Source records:

== == ==

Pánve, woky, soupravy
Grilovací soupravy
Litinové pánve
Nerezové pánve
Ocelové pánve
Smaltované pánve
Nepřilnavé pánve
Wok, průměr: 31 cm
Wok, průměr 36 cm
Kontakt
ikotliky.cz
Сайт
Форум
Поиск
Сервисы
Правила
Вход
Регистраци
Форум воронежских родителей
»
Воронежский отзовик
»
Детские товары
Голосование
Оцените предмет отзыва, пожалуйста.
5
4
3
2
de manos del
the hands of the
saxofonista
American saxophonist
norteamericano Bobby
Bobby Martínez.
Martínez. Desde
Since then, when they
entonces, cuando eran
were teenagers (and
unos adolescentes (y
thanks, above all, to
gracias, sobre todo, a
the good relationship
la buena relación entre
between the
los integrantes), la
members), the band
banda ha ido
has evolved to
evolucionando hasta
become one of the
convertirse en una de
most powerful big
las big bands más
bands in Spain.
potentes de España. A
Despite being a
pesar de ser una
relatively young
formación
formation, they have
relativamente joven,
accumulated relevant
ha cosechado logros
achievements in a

== == ==

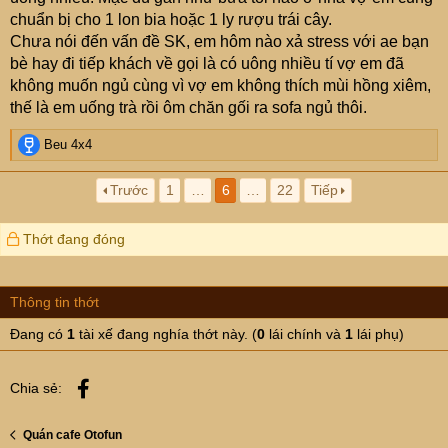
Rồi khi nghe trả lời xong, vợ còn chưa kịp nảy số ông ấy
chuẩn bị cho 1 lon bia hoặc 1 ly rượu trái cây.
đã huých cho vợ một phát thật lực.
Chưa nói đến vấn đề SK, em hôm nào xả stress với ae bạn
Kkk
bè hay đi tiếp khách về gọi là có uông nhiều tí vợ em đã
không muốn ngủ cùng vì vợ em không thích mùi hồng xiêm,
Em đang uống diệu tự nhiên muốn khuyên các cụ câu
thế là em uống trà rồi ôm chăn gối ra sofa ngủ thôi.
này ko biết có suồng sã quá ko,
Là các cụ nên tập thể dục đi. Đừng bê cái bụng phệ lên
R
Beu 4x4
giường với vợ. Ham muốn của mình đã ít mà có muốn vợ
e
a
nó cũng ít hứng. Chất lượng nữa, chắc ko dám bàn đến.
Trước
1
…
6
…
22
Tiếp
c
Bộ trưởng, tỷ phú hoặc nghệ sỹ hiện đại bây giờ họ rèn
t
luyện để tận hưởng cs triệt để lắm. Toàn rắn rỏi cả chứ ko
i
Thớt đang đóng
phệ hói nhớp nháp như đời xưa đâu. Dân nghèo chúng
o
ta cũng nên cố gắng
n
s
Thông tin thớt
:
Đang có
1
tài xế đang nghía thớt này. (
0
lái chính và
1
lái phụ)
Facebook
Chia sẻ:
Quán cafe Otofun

== == ==

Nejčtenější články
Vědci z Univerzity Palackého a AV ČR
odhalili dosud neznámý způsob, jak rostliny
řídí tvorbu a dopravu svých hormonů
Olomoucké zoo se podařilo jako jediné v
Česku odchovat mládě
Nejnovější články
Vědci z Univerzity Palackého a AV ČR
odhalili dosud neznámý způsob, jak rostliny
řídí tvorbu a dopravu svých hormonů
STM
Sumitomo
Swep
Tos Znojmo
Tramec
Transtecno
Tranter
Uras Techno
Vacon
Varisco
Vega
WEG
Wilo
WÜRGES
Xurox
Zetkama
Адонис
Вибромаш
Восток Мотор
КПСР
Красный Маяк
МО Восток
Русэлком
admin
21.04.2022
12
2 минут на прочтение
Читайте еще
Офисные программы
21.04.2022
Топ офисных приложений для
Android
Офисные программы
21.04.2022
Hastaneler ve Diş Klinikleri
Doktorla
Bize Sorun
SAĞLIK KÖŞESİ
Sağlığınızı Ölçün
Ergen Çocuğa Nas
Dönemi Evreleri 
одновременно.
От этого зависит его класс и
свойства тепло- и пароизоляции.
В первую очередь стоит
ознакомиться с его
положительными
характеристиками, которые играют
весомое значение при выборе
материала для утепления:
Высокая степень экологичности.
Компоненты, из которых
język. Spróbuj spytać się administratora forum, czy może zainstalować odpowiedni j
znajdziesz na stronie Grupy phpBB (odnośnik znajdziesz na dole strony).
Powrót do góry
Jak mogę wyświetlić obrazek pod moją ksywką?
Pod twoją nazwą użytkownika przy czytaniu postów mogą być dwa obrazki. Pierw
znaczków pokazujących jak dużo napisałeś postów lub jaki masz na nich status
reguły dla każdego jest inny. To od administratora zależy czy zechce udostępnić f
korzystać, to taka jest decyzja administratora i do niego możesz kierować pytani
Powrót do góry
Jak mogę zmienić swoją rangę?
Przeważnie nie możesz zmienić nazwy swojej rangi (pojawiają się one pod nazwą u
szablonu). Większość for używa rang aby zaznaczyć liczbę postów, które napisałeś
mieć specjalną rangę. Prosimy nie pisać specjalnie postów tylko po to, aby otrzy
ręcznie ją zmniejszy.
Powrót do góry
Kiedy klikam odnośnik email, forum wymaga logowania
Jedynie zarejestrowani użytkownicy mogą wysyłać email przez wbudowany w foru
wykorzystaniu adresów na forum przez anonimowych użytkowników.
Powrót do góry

== == ==

A complete answer reproduces every line of the records in which the word "hoặc" occurs.

chuẩn bị cho 1 lon bia hoặc 1 ly rượu trái cây.
Bộ trưởng, tỷ phú hoặc nghệ sỹ hiện đại bây giờ họ rèn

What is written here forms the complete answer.